President George W. Bush won four more years in the White House and tightened his party's grip on Congress, vowing to pursue his war on terror but also to earn the trust of a country divided by a bitter election campaign.

Bush claimed victory after Democratic challenger John Kerry finally conceded the first presidential race since the devastating terror attacks three years ago. The Massachusetts senator had held out for hours in the vain hope he could pull out a miracle win in the pivotal state of Ohio.

Kerry's concession in an excruciatingly close contest averted fears of a repeat of the 2000 debacle that went to the US Supreme Court before Bush was declared the winner.

Bush won big

This year Bush won big, capturing a majority of the popular vote for the first time and spearheading a successful Republican drive to expand the party's control of both houses of Congress.

In a victory speech to cheering supporters, Bush, who built his campaign around the issue of national security, promised to prosecute the global fight against terrorism "with every resource of our national power" and with "good allies".

A new season of hope

At the same time, he reached out to the 55 million Kerry voters, speaking of a new "season of hope" and appealing for help in uniting a country polarised by months of hostile campaigning and the war in Iraq.

"I will need your support and I will work to earn it. I will do all I can do to deserve your trust," Bush said. "A new term is a new opportunity to reach out to the whole nation."

Earlier, Kerry had sounded a similar note of reconciliation as he sought to console his devastated supporters in Boston.

"Today, I hope that we can begin the healing," said Kerry, who had called Bush to concede after it became clear there was no way of overturning the president's 130 000-vote advantage in Ohio — the state the incumbent needed to pass the 270 electoral votes required for victory.

"We talked about the danger of division in our country and the need, the desperate need for unity for finding the common ground, coming together," Kerry said.

Bush won the popular vote

The Republican's triumph came after eight months and a billion dollars of hostile campaigning that turned on Iraq and who could better keep the country safe.

Bush won the popular vote 51-48 percent with a 3.5 million vote margin, a sweet reversal of 2000 when he lost the nationwide tally to Democrat Al Gore but took a decisive majority of electoral votes awarded in separate state contests.

"Mandate" for conservatism

At the victory rally, Vice President Dick Cheney said the result amounted to a "mandate" for the aggressive Bush campaign agenda, that included a range of conservative social and economic policies from tax cuts to limits on stem-cell research.

"We will uphold our deepest values of family and faith," said Bush who, in his second term, could well get the opportunity to appoint conservative justices to seats that become vacant on the Supreme Court.

Exit polls cited in US newspapers showed Bush's strategy of boosting his own leadership credentials as a "war president" bore fruit among the more than 110 million Americans who cast ballots.

Eighty-five percent of those who voted for the president said they did so because of his leadership skills and ability to deal with terrorism.

Results a vindication for Bush

The Republicans also scored big in the US Congress, adding four seats to the 51 they already controlled in the 100-member Senate, and at least four to the 227 they held in the 435-member House of Representatives.

The results were vindication for Bush, who had once been written off as a political lightweight.

It also gave him a leg up on his father, former president George H.W. Bush, who lasted only one term.

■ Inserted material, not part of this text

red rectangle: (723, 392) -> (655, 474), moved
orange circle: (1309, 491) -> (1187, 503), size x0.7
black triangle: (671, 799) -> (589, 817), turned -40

The younger Bush, a born-again Methodist, had sought a mandate to complete what he said was unfinished work after September 11.

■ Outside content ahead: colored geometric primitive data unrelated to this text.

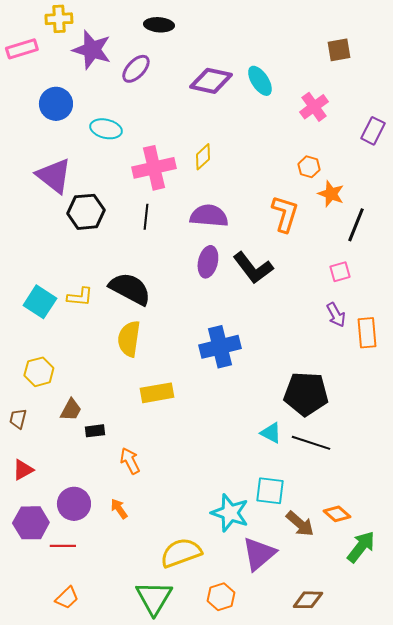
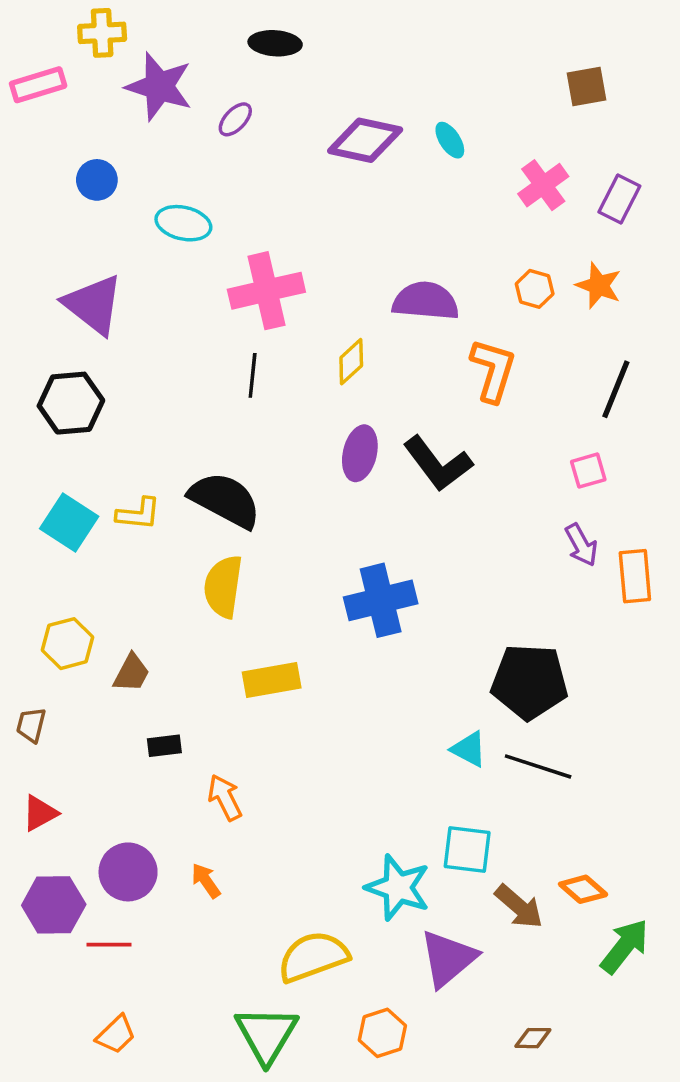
purple ellipse: (136, 69) -> (235, 119), size x0.7
cyan ellipse: (260, 81) -> (450, 140), size x0.7
blue circle: (56, 104) -> (97, 180), size x0.7
purple rectangle: (373, 131) -> (619, 199), moved
yellow diamond: (203, 157) -> (351, 362), moved
orange star: (331, 194) -> (599, 285), moved
black hexagon: (86, 212) -> (71, 403), moved
purple semicircle: (209, 216) -> (426, 301), moved
brown trapezoid: (71, 410) -> (131, 673), moved
brown diamond: (308, 600) -> (533, 1038), size x0.7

The devastating attacks a few months into his term turned Bush into an avenging sheriff, spearheading a "with-me-or-against-me" drive against global terrorism that sent US troops rumbling into Afghanistan and Iraq.

"If America shows any uncertainty or any weakness in this decade, the world will drift toward tragedy," he said in his signature line on the campaign trail. "This is not going to happen on my watch."

Tough-talking style served Bush well

His tough-talking style served him well in the battle against Kerry, a decorated Vietnam war veteran he managed to paint as a weak-kneed waffler on defence and trump in the polls on the key question of national security.

The result was a crushing blow to Kerry, who started his quest for the presidency nearly two years ago and kept it alive through a series of comebacks.

The campaign was a study in contrasting styles, temperaments and policies of the two candidates and offered a stark choice between competing visions of the country's world role and posture in an era of global terrorism.

US voters chose to give another term to Bush, a plain-talking politico willing to use pre-emptive military force to protect the country.

They rejected Kerry's more-nuanced view of the war on terror that relied on intelligence, diplomacy and economic clout as much as sheer firepower.